Keep only the lines of the data below that contain "coordinates", and copy them.
* * *
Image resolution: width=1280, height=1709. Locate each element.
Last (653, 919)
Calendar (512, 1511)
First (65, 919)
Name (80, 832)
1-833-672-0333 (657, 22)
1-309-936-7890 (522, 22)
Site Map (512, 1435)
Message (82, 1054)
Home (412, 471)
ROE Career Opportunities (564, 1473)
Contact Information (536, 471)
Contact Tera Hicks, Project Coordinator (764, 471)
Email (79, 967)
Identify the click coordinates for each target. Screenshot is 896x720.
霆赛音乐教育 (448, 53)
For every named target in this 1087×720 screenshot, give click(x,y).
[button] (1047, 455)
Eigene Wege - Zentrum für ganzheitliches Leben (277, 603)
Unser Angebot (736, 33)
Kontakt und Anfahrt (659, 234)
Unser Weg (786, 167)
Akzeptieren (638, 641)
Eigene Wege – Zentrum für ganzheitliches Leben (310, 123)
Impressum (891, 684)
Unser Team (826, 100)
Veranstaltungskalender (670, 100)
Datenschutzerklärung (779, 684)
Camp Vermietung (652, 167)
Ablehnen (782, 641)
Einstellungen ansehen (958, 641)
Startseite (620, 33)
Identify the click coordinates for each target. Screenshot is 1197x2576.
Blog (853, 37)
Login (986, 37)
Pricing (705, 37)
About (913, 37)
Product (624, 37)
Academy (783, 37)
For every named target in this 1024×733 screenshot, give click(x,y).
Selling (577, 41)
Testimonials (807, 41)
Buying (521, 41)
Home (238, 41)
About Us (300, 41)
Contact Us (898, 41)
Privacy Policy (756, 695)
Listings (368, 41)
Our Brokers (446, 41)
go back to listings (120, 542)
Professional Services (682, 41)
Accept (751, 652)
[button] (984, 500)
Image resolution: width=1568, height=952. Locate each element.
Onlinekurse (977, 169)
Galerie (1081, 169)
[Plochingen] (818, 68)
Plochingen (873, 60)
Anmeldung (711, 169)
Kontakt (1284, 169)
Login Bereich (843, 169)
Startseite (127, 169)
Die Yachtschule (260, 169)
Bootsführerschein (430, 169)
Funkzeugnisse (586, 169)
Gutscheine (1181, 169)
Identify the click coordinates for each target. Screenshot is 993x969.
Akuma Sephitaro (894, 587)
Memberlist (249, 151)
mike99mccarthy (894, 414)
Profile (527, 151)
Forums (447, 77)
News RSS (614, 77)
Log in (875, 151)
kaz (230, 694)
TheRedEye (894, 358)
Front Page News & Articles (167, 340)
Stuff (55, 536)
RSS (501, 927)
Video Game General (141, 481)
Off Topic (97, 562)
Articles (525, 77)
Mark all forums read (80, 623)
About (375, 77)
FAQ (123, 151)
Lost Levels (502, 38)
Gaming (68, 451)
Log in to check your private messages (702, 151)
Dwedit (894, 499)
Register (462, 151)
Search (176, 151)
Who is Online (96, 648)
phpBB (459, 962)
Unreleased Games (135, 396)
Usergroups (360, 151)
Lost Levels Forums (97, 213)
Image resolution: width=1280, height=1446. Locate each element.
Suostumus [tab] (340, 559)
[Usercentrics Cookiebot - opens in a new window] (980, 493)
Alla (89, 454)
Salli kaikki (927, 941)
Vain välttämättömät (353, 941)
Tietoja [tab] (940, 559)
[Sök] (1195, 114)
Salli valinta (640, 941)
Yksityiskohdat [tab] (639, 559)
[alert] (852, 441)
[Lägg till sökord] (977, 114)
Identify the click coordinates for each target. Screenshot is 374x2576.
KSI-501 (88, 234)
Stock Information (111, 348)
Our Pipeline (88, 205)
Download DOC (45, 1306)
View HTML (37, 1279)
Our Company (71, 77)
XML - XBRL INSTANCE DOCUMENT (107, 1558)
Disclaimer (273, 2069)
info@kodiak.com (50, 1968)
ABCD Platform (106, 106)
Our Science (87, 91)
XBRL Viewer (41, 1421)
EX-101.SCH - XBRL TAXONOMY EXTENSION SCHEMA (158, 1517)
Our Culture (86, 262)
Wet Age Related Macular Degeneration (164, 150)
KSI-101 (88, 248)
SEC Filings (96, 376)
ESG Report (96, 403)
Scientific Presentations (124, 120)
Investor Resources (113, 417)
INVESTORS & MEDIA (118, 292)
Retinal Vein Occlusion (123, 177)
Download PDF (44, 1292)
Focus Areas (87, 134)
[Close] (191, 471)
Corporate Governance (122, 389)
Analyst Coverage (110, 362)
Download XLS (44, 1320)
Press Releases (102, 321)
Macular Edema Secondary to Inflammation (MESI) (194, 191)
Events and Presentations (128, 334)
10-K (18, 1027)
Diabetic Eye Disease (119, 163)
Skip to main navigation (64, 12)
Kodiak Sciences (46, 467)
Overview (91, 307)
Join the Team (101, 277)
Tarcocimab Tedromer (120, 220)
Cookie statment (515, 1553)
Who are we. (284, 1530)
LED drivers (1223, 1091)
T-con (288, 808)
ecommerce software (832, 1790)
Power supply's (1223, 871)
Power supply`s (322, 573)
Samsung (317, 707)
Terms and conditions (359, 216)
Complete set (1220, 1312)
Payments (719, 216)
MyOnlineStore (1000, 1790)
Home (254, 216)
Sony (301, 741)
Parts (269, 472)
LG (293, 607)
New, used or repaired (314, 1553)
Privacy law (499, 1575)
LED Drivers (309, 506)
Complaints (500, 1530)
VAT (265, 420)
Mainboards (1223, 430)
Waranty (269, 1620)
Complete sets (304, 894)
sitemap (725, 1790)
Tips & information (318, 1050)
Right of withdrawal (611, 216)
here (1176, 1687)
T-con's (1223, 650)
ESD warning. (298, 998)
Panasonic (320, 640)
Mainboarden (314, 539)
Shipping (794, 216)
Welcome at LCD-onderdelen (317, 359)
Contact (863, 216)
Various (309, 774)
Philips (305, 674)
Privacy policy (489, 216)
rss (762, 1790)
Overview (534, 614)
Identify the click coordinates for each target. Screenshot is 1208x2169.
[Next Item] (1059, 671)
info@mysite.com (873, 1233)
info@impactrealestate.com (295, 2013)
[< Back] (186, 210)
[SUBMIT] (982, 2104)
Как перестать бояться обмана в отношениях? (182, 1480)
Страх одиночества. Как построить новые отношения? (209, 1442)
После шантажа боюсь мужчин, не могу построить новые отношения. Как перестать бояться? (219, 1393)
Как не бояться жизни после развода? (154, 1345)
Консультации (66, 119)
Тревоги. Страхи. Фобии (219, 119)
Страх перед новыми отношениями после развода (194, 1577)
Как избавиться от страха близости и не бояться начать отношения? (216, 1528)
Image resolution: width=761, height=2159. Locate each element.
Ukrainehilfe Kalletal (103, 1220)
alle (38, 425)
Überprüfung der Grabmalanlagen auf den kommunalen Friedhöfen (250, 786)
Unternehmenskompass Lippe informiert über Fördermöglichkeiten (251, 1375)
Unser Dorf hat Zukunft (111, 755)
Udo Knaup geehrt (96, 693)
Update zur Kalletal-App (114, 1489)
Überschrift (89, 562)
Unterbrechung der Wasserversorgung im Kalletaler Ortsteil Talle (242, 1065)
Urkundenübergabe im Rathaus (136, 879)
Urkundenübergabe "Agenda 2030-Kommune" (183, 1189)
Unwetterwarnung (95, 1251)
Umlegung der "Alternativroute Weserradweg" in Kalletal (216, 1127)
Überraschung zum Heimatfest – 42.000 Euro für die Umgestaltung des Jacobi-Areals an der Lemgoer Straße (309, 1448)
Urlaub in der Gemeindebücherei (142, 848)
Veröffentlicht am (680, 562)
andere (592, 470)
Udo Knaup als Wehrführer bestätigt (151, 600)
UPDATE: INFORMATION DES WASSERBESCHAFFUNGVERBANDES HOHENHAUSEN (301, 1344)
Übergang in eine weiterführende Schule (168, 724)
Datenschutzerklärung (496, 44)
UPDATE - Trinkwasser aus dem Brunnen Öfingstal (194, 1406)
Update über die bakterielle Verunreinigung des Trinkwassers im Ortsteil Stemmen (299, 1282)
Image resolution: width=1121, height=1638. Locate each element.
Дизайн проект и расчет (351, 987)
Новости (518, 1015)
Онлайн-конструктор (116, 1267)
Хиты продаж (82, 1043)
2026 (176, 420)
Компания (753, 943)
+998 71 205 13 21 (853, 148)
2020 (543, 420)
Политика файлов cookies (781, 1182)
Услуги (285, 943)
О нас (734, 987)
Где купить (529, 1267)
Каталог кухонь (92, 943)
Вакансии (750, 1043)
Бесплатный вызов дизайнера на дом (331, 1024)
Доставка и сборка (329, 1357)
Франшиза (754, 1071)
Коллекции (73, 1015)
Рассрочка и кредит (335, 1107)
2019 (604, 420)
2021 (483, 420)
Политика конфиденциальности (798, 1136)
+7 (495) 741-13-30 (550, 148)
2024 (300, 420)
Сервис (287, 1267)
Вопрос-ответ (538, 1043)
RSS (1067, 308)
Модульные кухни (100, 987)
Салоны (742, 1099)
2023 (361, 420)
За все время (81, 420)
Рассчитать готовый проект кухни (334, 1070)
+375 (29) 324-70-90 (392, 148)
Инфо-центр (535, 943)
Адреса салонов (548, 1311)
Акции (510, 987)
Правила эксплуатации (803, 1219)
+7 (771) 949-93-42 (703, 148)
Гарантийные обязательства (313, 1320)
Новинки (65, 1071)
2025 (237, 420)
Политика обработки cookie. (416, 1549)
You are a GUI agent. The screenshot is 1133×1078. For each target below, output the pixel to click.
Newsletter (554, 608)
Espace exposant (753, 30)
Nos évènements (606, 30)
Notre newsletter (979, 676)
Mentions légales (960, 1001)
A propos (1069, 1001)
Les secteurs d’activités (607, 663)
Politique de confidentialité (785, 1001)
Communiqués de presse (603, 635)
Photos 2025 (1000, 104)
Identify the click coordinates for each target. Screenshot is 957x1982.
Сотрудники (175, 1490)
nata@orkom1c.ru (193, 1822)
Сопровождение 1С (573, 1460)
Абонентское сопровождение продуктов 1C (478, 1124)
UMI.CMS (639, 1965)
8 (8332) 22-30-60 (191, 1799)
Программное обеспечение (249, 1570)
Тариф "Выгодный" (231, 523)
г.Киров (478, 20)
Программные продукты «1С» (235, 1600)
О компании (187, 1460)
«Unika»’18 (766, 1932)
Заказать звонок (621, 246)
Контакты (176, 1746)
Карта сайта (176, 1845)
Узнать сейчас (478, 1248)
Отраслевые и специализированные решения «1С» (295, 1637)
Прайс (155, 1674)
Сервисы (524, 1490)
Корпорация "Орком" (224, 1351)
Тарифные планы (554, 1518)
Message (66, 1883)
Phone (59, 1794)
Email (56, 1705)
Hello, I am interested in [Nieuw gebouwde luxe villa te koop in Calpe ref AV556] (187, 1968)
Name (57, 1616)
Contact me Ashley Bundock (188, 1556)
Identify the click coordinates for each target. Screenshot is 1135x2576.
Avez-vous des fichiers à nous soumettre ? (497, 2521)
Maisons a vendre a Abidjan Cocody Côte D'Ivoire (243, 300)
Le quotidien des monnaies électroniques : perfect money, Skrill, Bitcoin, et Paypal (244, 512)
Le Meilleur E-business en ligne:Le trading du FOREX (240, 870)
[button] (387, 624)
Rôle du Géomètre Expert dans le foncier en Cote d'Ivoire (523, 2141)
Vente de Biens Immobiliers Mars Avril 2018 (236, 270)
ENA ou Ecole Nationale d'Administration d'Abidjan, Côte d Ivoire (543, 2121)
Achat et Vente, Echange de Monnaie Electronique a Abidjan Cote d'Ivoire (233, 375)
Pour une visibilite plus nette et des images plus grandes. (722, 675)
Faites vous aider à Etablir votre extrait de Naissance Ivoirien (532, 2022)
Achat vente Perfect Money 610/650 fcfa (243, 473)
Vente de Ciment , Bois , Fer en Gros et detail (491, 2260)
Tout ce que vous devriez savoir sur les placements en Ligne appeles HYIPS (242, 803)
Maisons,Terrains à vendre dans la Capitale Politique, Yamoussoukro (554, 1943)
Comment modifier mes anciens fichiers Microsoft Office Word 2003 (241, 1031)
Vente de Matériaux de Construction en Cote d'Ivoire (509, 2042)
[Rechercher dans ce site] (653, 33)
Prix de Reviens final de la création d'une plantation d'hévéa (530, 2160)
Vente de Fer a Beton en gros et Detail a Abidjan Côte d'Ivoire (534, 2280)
* * *
» WRITTEN ANSWER:
Identify the click coordinates for each target. Screenshot is 896x720.
Identify the click coordinates for each target. Screenshot is 1197x2576.
Identify the click coordinates for each target. Screenshot is 993x969.
Identify the click coordinates for each target. Screenshot is 374x2576.
Identify the click coordinates for each target. Screenshot is 1208x2169.
Identify the click coordinates for each target. Screenshot is 957x1982.
Identify the click coordinates for each target. Screenshot is 1135x2576.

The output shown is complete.